[Exercise] Write the data out again exactly, dropping any images it holds.

(Saved entries)
[Start of section]

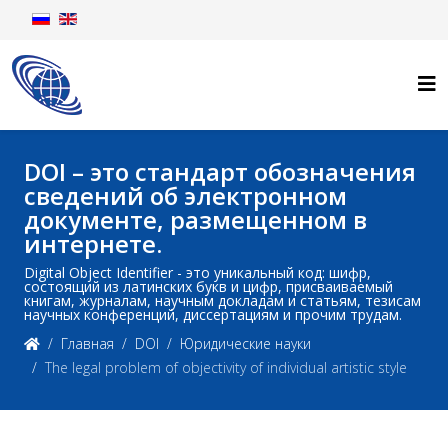
DOI – это стандарт обозначения
сведений об электронном
документе, размещенном в
интернете.
Digital Object Identifier - это уникальный код: шифр,
состоящий из латинских букв и цифр, присваиваемый
книгам, журналам, научным докладам и статьям, тезисам
научных конференций, диссертациям и прочим трудам.
Главная
DOI
Юридические науки
The legal problem of objectivity of individual artistic style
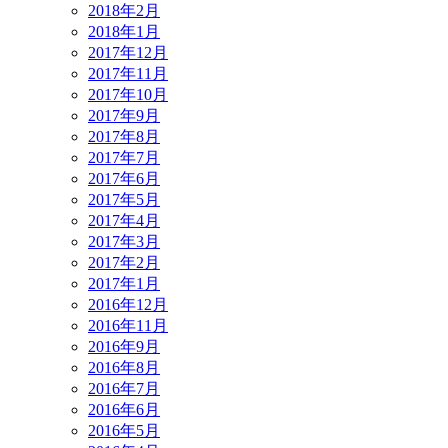
2018年2月
2018年1月
2017年12月
2017年11月
2017年10月
2017年9月
2017年8月
2017年7月
2017年6月
2017年5月
2017年4月
2017年3月
2017年2月
2017年1月
2016年12月
2016年11月
2016年9月
2016年8月
2016年7月
2016年6月
2016年5月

[End of section]

[Expected answer]
DOI – это стандарт обозначения
сведений об электронном
документе, размещенном в
интернете.
Digital Object Identifier - это уникальный код: шифр,
состоящий из латинских букв и цифр, присваиваемый
книгам, журналам, научным докладам и статьям, тезисам
научных конференций, диссертациям и прочим трудам.
Главная
DOI
Юридические науки
The legal problem of objectivity of individual artistic style
2018年2月
2018年1月
2017年12月
2017年11月
2017年10月
2017年9月
2017年8月
2017年7月
2017年6月
2017年5月
2017年4月
2017年3月
2017年2月
2017年1月
2016年12月
2016年11月
2016年9月
2016年8月
2016年7月
2016年6月
2016年5月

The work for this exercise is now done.